Zum ersten Mal liegen Weiterbildungsmaßnahmen im Bereich Technik und Produktion an erster Stelle, sie werden von 39 Prozent der Befragten dorthin gereiht. Diese Verschiebung – „in den letzten Jahren waren Verkaufstrainings, Marketing und Persönlichkeitsentwicklung voran“ – führt Bayer auf Digitalisierung und Automatisierung in der Industrie zurück. „Ich denke, dieser Trend wird drei bis vier Jahre anhalten.“

Mittel gegen den Fachkräftemangel

Der akute Mangel an Fachkräften, der sich in den nächsten Jahren durch die demografische Entwicklung noch verschärfen dürfte, spielt den Weiterbildern in die Hände. Bayer, er ist auch Geschäftsführer der TÜV Austria Akademie: „Aktuell sprechen zwei große Firmen mit uns über Umschulungskurse.

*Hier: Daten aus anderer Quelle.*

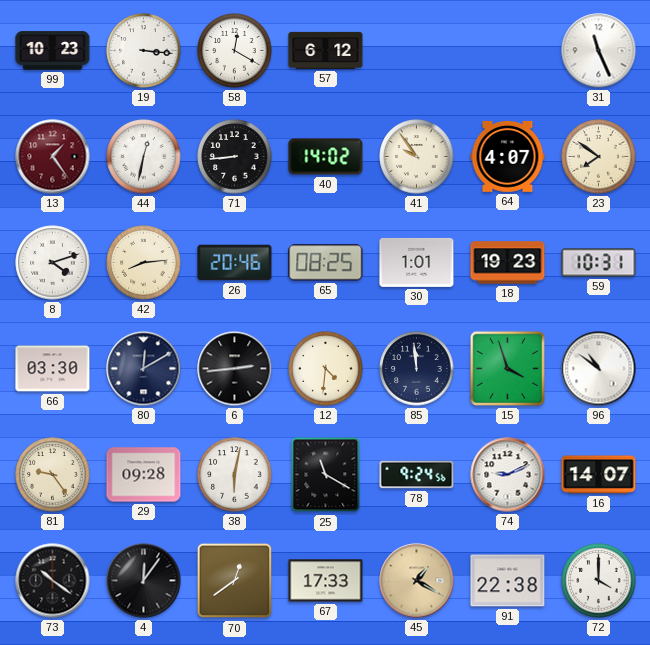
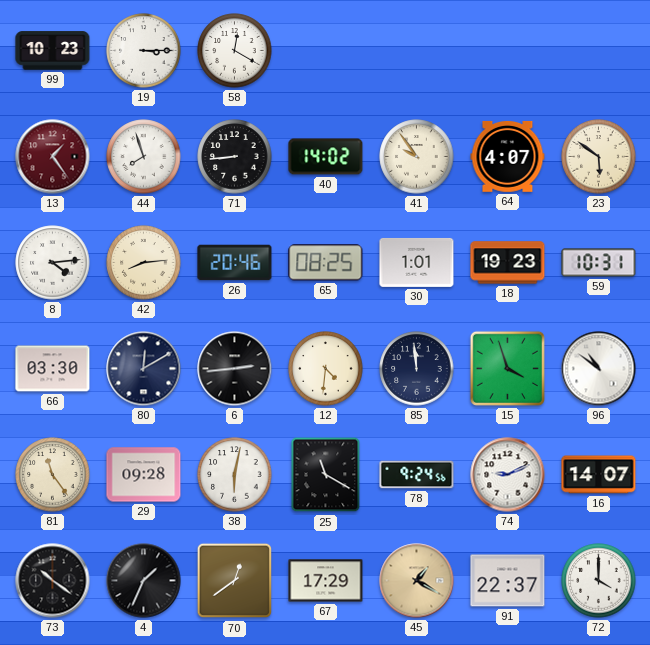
19: 3:16 -> 3:15
57: 6:12 -> none
31: 11:26 -> none
44: 12:32 -> 7:57
23: 7:51 -> 5:51
8: 4:12 -> 4:14
81: 9:24 -> 11:24
4: 12:06 -> 1:34
67: 17:33 -> 17:29
91: 22:38 -> 22:37
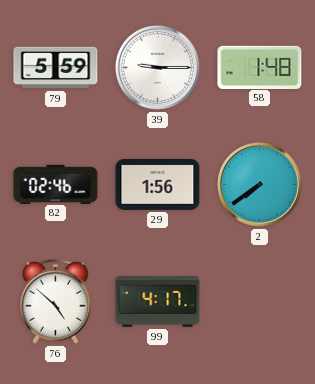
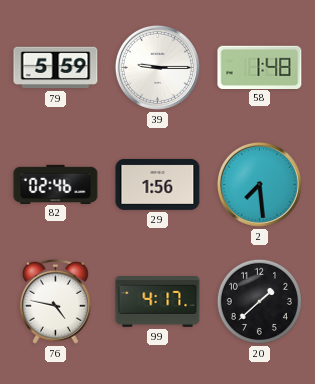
2: 7:39 -> 7:29
76: 4:52 -> 4:47
20: none -> 1:38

Es geht darum, Wenigerqualifizierte auf einen höheren Level zu bringen.“ Weiterbildung werde auch ein großes Thema sein, um gute Mitarbeiter im Betrieb zu halten. „Das kann wie ein Bonus wirken.“

Die Unternehmen bestätigen das: Der klare Fokus liege auf der Höherqualifizierung von Mitarbeitern, was als Resultat der in vielen Branchen vorherrschenden Fachkräfteproblematik zu werten ist, wie 85 Prozent der Befragten anführen. Sieben von zehn Unternehmen sehen Führungskräfteprogramme als wichtigen Trend, 61 Prozent führen das Thema Digitalisierung unter den drei wichtigsten Trends in der Weiterbildungsarbeit an. Rasant an Bedeutung gewinnt der Bereich der IT- und Datensicherheit.

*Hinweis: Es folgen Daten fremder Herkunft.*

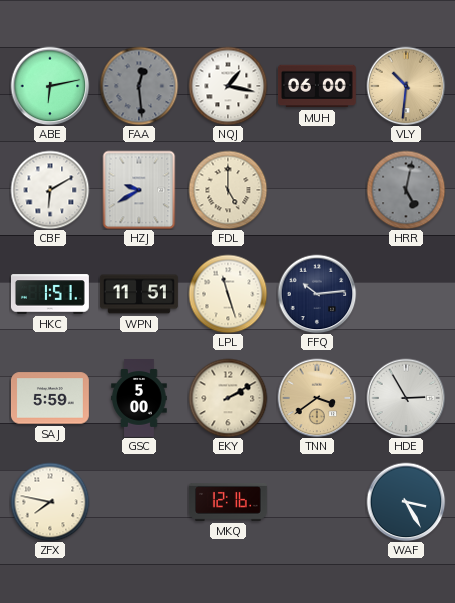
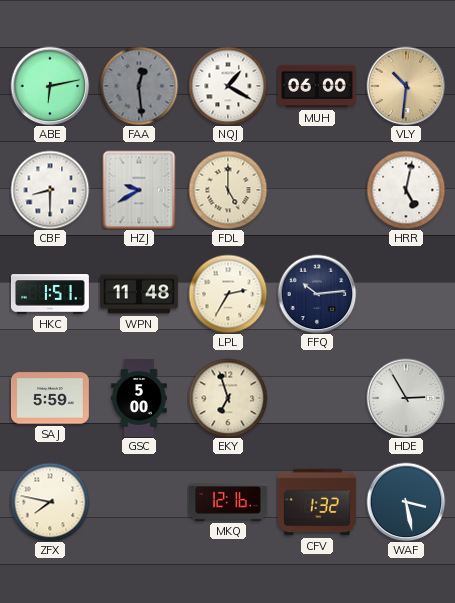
NQJ: 1:17 -> 1:20
CBF: 6:10 -> 8:30
HRR dial: grey -> white
WPN: 11:51 -> 11:48
LPL: 11:27 -> 2:35
EKY: 2:10 -> 6:57
TNN: 3:39 -> none
CFV: none -> 1:32
WAF: 3:25 -> 3:28
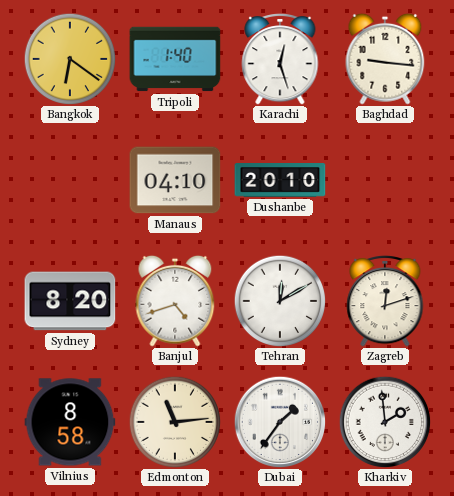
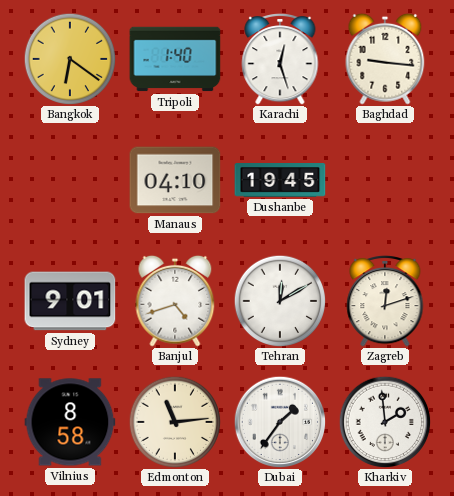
Dushanbe: 20:10 -> 19:45
Sydney: 8:20 -> 9:01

Aus Sicht Bayers spreche also viel dafür, dass Unternehmen ihre Budgets für die Aus- und Weiterbildung der Belegschaft weiter erhöhen. „Es gibt eine gewisse Bewegung. Ich meine aber, dass wir in Österreich viel mehr Weiterbildung brauchen.“

333 Euro pro Kopf und Jahr

In der beruflichen Weiterbildung betrage das jährliche Budget in Österreich rund eine Milliarde Euro. Bei drei Millionen Berufstätigen bleiben pro Kopf also gerade einmal 333 Euro im Jahr für die Weiterqualifizierung. „Wenn man das vergleicht mit den Ausgaben für die Schulausbildung, liegen wir dort beim Faktor zehn“, sagt Bayer.

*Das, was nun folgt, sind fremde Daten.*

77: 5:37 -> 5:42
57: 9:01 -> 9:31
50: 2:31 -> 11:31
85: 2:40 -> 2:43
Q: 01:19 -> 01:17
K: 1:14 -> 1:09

Spannend fällt in der Studie auch der Blick auf das Wie und Wo aus, also die Frage, welche Kanäle für die Weiterbildung genutzt werden. Laut Studie entfallen satte 63 Prozent der Weiterbildungsmaßnahmen auf reine Präsenztrainings, 18 Prozent auf rein digitale Lernformen und 17 Prozent auf Blended Learning, also die Kombination aus verschiedenen Methoden und Medien. Insgesamt führen aber bereits 68 Prozent der Unternehmen an, digitale Lernformen einzusetzen, am beliebtesten sind dabei Lernvideos und Webinare.

Digitales Lernen gewinnt nur langsam

Bayer: „Der Einsatz digitaler Lernformen ist ein langsamer Trend, keine Revolution. Es gibt aber mehr Möglichkeiten, als wir uns jetzt noch zutrauen.“

Viele entscheiden sich bei der Ausbildung bewusst für die Präsenzform. Der Grund: „Es gibt eine andere Dynamik. Man profitiert von der Vielfalt der Personen und ihrer Zugänge und kann sich ein Netzwerk aufbauen.“

Christian Bayer, Obmann der Plattform für berufsbezogene Erwachsenenbildung
Christian Bayer, Obmann der Plattform für berufsbezogene Erwachsenenbildung © PBEP/Weinkirn

Marktführer in Österreich sind das Wifi und das BFI mit je rund 20 Prozent Anteil. Als größter privater Schulungsanbieter gilt die steirische bit-Gruppe. 2018 haben beim Wifi Steiermark 37.900 Bildungshungrige Kurse gebucht, das steirische BFI zählt 35.000 Teilnehmer pro Jahr. Dahinter folgen 10 Anbieter mit 10 bis 30 Millionen Euro Umsatz – darunter auch die Mitglieder der Plattform.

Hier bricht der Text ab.